Na minha opinião, houve uma certa banalização do assunto, como se sexo para ser bom tenha que necessariamente ser recheado de tais práticas, e a noção de que seria a solução para nossos desejos insatisfeitos... Acho que em termos de sexualidade tudo é muito particular e qualquer generalização tende ao erro. E que o exagero sempre está fadado a trazer mais insatisfação... Mas achei válido, ao menos, que tais livros tenham aberto o espaço de discussão para a importância das fantasias na realização de cada um, sem medo de rótulos de perversão ou falso moralismo.
Fantasias sexuais são parte da vida saudável de qualquer homem e mulher, e perceber isso só nos faz mais felizes e plenos. Mas nem sempre foi assim.
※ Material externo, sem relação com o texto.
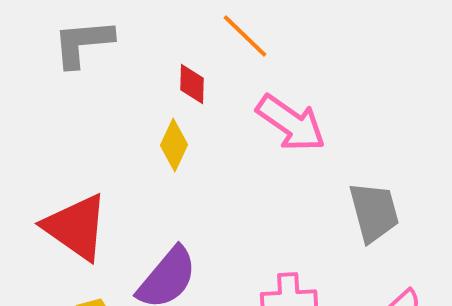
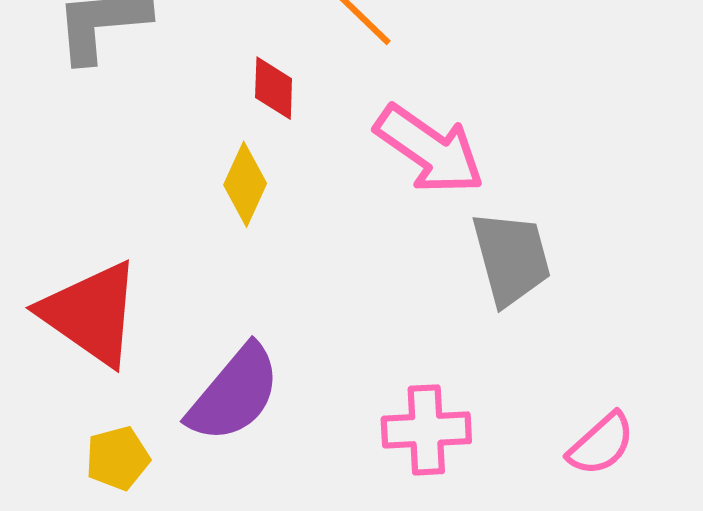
gray trapezoid: (374, 212) -> (511, 258), moved

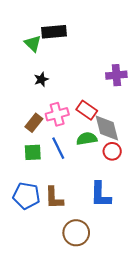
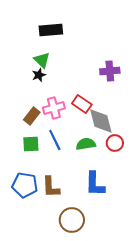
green triangle: (33, 43) -> (42, 60), moved
green semicircle: (87, 139) -> (86, 144), moved
red circle: (112, 151) -> (115, 143), moved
Em uma das minhas leituras de férias me deparei com um livro de uma terapeuta familiar americana,
Esther Perel, que clinica em Nova York especialmente com terapia de casais. E ela, entre outras ideias bem interessantes sobre relacionamentos e casamento, coloca o quanto as fantasias são importantes pra driblar as armadilhas que por vezes nos enrolamos em um relacionamento à longo prazo. Me fez pensar bastante sobre minhas próprias práticas, sobre o lugar das fantasias na minha vida e sobre toda essa celeuma causada pelo Mr. Grey e suas práticas muito peculiares. Transcrevo abaixo algumas das ideias de Perel que fizeram todo sentido pra mim!
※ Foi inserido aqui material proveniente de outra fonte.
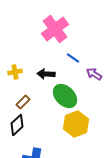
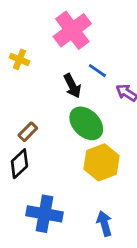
yellow cross: (15, 72) -> (19, 59), moved, turned 32
black arrow: (46, 74) -> (72, 86), moved, turned -120

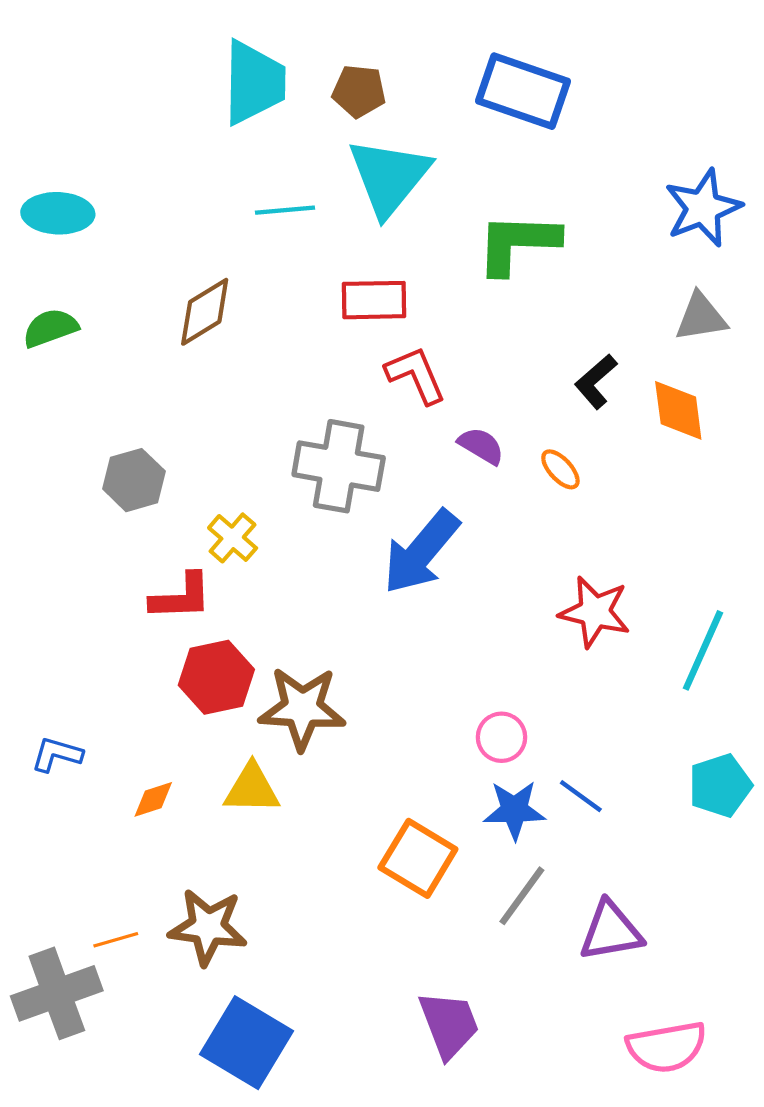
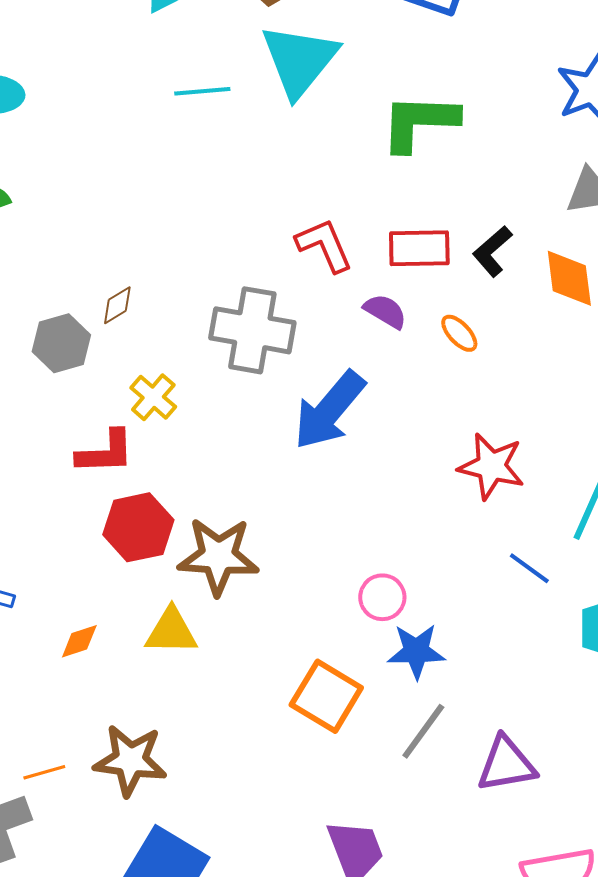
red rectangle: (374, 300) -> (419, 248), moved
brown diamond: (205, 312) -> (117, 305), moved, size x0.6
pink circle: (502, 737) -> (382, 597), moved
blue line: (581, 796) -> (529, 568), moved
"Até pouco tempo, as fantasias sexuais eram malvistas. O que o cristianismo considerava pecado, mais tarde passou a ser, aos olhos da psicologia moderna, uma perversão limitada a insatisfeitos e imaturos. Até mesmo hoje, muitos acreditam que a fantasia nada mais é que uma compensação pela frustração libidinal e pela falta de oportunidade devida à falta de coragem, interrupção do desenvolvimento ou barriga grande. Estes acreditam que as fantasias sexuais que temos são o que gostaríamos que acontecesse na realidade. "Se realmente tivesse atração por mim meu marido não precisava ver fotografias de mulheres de peito grande", queixa-se uma esposa. "Quando fantasio sobre outros homens me violando, tenho a sensação de estar traindo meu namorado", diz outra cliente."Que tipo de mulher quer ser estuprada?"
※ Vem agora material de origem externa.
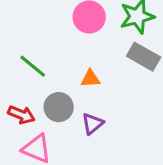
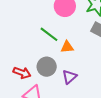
green line: (33, 66) -> (49, 34), moved

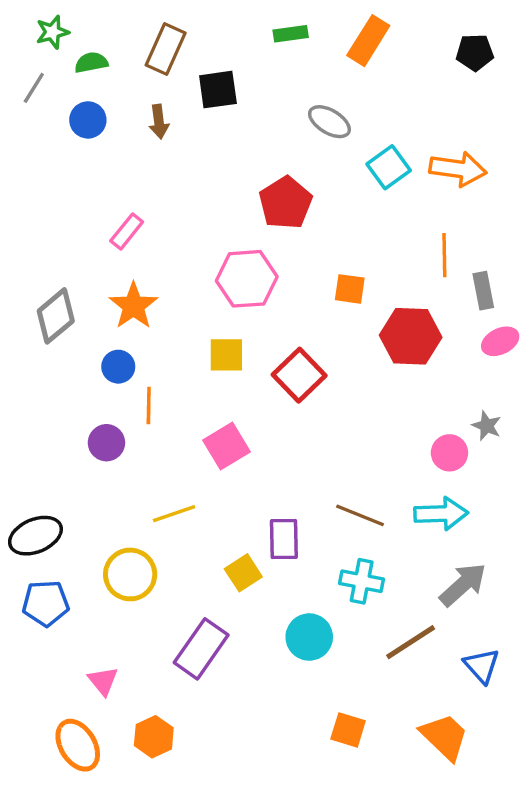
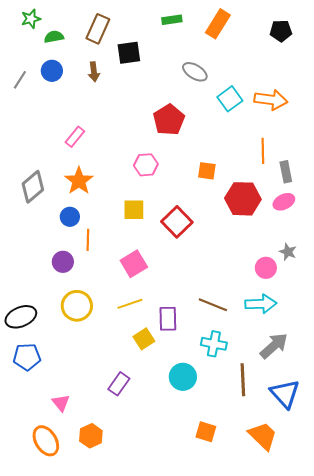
gray line: (34, 88) -> (20, 80), moved
pink hexagon: (247, 279) -> (146, 165), size x0.7
pink ellipse: (500, 341) -> (284, 202), moved
yellow line: (174, 514) -> (130, 304), moved
yellow circle: (130, 574) -> (77, 306), moved
brown line: (411, 642) -> (243, 380), turned -60
purple rectangle: (201, 649) -> (119, 384), size x0.7
blue triangle: (482, 666) -> (285, 394), size x1.4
Eu também tinha a visão estreita de que a fantasia era o pão do pobre - o alimento dos empobrecidos em termos sensuais. Ensinaram-me a olhar a fantasia como um sintoma de neurose ou imaturidade - ou como uma idealização romântica impregnada de erotismo que não deixava a pessoa enxergar a verdadeira identidade do parceiro e prejudicava as relações da vida real. Eu estava empacada na fronteira entre o imaginário e o real, sem conseguir entrar na complexidade da mente erótica. Felizmente, eu era curiosa o bastante para perguntas a meus pacientes sobre suas fantasias. Mas, quando eles me contavam, eu ainda não sabia o que fazer com a informação. Era como assistir a um filme russo maravilhoso sem legenda: eu não tinha ideia sobre o que era, embora pudesse apreciar a beleza da cinematografia.
Com o passar do tempo o pensamento nessa área evoluiu, e agora consideramos a fantasia um componente natural da sexualidade adulta. Deixamos de vê-la apenas como um compulsão furtiva (ou um desejo perverso de uma minoria insatisfeita) e ampliamos nosso foco. A obra coletiva de filósofos e clínicos com Michel Foucault, Georges Bataille, Ethel Spector Person, Jack Morin, Michel Bader e dezenas de outros provocou uma mudança imensa no entendimento da profundidade e da riqueza da imaginação erótica: o que é, o que é capaz de fazer.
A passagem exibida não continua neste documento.